Лекарство доктора Велезара приносило ему временное облегчение, но не излечивало до конца. Он бежал от людей, подчиняясь какому-то неведомому зову, противиться которому не смел, и каждый раз оказывался в пугающем белом тумане, наполненном голосами и жуткими образами, похожими на ряженых в Масленицу или на Коляду: Волот считал, что это преддверие Нави, желающей втянуть его в себя, оставить там навсегда. Но после этого тоже наступало облегчение, князь несколько часов пребывал в здравом рассудке, и только тогда был способен понимать слова, обращенные к нему.
Как бы ни пугал его Борута Темный, рядом с ним у Волота ни разу не случилось судорог, и он цеплялся за этого человека, выдумывая несуществующие поводы для того, чтоб побыть около него. Однажды князь признался в этом доктору Велезару, и тот, нисколько не удивившись, посоветовал ему спросить главного дознавателя напрямую: может быть, он знает какой-то секрет, самому доктору неизвестный, и эта его удивительная способность поможет Волоту излечиться?
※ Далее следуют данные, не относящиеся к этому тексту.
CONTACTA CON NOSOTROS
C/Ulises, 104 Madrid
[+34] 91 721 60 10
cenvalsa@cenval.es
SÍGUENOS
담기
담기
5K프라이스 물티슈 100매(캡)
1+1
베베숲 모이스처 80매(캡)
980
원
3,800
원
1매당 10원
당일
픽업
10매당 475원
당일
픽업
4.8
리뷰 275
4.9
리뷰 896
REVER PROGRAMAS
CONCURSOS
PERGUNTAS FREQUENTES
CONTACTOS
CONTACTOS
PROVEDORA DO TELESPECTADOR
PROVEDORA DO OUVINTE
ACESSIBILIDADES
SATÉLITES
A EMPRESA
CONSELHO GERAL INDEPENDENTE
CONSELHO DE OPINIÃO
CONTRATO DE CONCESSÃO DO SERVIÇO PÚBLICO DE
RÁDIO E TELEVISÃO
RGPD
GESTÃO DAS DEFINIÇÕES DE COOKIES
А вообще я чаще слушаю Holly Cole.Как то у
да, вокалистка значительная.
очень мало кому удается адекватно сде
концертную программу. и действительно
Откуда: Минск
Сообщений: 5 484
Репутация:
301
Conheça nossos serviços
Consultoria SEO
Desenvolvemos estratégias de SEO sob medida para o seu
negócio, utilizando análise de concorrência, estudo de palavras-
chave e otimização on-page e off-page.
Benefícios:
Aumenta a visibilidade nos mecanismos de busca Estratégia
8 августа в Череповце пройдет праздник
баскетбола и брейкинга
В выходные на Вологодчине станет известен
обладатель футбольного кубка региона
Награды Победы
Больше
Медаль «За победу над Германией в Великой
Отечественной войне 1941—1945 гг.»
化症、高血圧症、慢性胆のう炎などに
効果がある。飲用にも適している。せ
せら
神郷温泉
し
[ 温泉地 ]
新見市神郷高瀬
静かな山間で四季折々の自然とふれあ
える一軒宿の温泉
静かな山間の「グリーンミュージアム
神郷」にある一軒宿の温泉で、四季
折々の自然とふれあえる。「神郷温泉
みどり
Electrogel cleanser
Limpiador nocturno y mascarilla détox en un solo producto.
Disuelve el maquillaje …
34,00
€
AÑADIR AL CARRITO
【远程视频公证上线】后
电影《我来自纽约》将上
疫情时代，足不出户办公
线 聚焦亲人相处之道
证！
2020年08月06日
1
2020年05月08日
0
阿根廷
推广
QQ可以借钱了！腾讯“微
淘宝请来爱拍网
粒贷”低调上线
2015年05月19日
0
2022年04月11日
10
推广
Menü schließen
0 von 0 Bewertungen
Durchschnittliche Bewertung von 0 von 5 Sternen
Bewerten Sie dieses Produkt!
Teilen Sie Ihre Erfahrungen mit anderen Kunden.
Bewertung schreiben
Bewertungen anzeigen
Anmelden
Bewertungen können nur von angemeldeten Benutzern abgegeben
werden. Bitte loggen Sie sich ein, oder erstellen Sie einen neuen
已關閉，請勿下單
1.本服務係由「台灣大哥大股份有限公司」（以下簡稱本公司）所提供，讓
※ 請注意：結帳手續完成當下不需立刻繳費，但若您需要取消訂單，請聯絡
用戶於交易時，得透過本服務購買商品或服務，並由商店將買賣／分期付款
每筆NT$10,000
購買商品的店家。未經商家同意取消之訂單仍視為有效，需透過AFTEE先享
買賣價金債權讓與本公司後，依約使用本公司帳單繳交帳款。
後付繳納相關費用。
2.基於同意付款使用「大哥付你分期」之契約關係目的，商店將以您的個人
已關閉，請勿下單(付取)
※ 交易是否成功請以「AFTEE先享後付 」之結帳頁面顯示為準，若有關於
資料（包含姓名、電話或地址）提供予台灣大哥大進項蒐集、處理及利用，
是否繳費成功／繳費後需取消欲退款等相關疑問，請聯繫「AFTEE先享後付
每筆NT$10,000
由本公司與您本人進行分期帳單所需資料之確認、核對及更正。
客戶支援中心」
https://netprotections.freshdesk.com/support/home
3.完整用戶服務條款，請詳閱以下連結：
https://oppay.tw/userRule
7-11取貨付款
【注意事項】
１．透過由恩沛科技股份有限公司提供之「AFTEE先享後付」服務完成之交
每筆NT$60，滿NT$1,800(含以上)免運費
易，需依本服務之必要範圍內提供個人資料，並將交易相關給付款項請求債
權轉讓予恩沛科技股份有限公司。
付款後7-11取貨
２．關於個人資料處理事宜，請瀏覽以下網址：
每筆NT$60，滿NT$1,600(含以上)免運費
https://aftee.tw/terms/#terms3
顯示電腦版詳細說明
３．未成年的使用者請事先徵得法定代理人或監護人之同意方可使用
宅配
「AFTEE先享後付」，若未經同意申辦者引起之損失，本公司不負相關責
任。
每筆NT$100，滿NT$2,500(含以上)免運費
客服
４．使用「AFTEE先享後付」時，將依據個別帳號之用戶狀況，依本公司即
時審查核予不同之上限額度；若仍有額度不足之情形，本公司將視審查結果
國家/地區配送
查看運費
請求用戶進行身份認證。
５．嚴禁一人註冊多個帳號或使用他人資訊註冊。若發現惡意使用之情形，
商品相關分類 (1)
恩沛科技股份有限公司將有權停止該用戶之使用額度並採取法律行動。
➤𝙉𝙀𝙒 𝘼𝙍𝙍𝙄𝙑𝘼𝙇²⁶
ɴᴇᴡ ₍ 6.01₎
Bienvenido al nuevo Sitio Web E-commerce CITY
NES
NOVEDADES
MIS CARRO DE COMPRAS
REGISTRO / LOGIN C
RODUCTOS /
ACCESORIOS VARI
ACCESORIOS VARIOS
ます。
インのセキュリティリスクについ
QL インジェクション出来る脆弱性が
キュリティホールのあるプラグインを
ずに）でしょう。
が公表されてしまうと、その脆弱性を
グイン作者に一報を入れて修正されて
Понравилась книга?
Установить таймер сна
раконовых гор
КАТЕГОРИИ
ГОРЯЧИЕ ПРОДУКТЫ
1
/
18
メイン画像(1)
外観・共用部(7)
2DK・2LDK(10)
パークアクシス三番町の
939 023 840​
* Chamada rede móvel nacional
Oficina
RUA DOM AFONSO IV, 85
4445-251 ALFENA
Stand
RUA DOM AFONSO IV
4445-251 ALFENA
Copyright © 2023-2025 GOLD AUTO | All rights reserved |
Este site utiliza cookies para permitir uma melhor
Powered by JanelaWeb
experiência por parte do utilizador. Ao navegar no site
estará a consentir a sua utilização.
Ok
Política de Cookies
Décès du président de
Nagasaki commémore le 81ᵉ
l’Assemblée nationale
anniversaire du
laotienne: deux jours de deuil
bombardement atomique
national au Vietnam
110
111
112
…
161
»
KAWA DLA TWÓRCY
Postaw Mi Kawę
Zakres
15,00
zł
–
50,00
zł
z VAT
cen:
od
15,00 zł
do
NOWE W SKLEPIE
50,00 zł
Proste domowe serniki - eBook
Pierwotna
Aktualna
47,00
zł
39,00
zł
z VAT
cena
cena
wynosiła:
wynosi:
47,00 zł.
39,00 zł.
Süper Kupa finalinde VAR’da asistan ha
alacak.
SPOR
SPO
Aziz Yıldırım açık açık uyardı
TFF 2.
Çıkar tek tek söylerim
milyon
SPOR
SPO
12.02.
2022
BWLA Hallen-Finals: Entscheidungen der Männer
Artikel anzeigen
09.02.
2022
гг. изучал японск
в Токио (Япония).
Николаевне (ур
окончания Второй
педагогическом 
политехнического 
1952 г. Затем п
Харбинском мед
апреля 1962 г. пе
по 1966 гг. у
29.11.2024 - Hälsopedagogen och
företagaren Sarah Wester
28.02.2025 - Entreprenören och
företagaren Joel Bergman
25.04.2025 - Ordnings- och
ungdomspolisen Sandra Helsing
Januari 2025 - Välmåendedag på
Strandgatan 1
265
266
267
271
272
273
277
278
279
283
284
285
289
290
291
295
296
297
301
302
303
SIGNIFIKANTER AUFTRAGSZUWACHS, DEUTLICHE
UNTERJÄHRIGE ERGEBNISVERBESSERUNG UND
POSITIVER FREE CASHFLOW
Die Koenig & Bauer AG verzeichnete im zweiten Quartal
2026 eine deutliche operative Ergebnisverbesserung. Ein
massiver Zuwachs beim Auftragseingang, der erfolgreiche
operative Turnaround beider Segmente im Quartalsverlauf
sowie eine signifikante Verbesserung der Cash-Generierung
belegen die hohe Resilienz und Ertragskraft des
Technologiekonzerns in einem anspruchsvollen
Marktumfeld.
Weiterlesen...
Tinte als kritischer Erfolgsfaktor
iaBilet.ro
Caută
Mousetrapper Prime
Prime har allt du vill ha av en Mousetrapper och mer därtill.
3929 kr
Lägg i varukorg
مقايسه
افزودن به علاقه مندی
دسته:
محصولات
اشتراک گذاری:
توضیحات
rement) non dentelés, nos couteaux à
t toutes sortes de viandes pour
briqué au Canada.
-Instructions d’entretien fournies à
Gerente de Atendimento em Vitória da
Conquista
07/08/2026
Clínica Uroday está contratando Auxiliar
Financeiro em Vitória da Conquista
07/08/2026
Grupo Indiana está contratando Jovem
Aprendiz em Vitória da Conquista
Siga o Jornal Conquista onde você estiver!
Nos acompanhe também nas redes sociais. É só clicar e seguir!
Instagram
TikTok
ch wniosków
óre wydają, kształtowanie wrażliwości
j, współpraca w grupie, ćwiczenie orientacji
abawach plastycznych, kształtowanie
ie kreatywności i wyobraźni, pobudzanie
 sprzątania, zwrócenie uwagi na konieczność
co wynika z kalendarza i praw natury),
Неразговорчивый Борута усмехнулся, когда Волот задал ему этот вопрос, и усмешка его была похожа на звериный оскал.
— А я ждал, князь, когда ты, наконец, догадаешься… — сказал он медленно, — догадаешься спросить.
— И что же, ты знаешь ответ?
— Конечно, знаю.
— Ты владеешь каким-то колдовством?
— Я? — главный дознаватель снова усмехнулся, — нет. Никакого колдовства. Просто мой бог всегда со мной, и милость его простирается не только на меня, но и на тех, кто рядом.
— Твой бог? — Волот хлопнул глазами.
— Да, князь. Я бы не стал признаваться тебе в этом, чтоб не вызывать ненужных толков, но раз ты спросил и хочешь услышать ответ, я отвечу: я христианин.
Борута расстегнул кафтан, отодвинул в сторону ворот рубахи и вытащил на свет маленький серебряный оберег в форме креста.
— Твой бог так силен? — Волот нагнулся и посмотрел на оберег внимательней, — но это же человек! Какой же это бог?
— Это божий сын, Исус. Он был распят ради спасения всех людей на земле. Бог помогает нам через своего сына. И он действительно очень силен. Он не просто силен — он всемогущ.
Волот задумался на минуту, а потом спросил:
— И что, он мог бы вылечить мою болезнь?
— Думаю, да. Если его хорошенько попросить.
— И какую жертву он потребует за излечение?
— Я, по крайней мере, не возьмусь решать. Это надо узнать у христианских жрецов.
Надежда забрезжила перед Волотом и словно оживила его. Оживила настолько, что когда вечером к нему явился Чернота Свиблов, князь не стал подписывать грамоты не глядя, а спросил:
— И какое МОЕ решение вы приняли на этот раз?
— Это пустячная бумага, князь, — пожал плечами Свиблов, — разрешение на въезд в Новгород десятка проповедников ортодоксальной церкви.
Волот уцепился за неожиданное совпадение, увидел в нем тайный смысл, почувствовал в нем Удачу.
— Послушай, Чернота Буйсилыч… А не мог бы ты устроить мне встречу с кем-нибудь из них? Разумеется, мне нужен сильный жрец, способный говорить со своим богом.
— Они все говорят со своим богом, и все одинаково не слышат его. Но я думаю, тебе нужен иерарх, а не просто жрец. И такую встречу я для тебя устрою — они только и мечтают о ней.
— Откуда ты знаешь?
— Разве я не говорил тебе? Дума уже месяц обсуждает вопрос крещения Руси и выбирает confessio.
— Без меня? — Волот поднял брови.
— А что ты хотел, мой мальчик? — фыркнул боярин, — война не станет ждать, когда ты поправишься. Решения надо принимать сегодня, а не завтра. Жизнь не останавливается на месте, если ты выходишь из нее даже на время.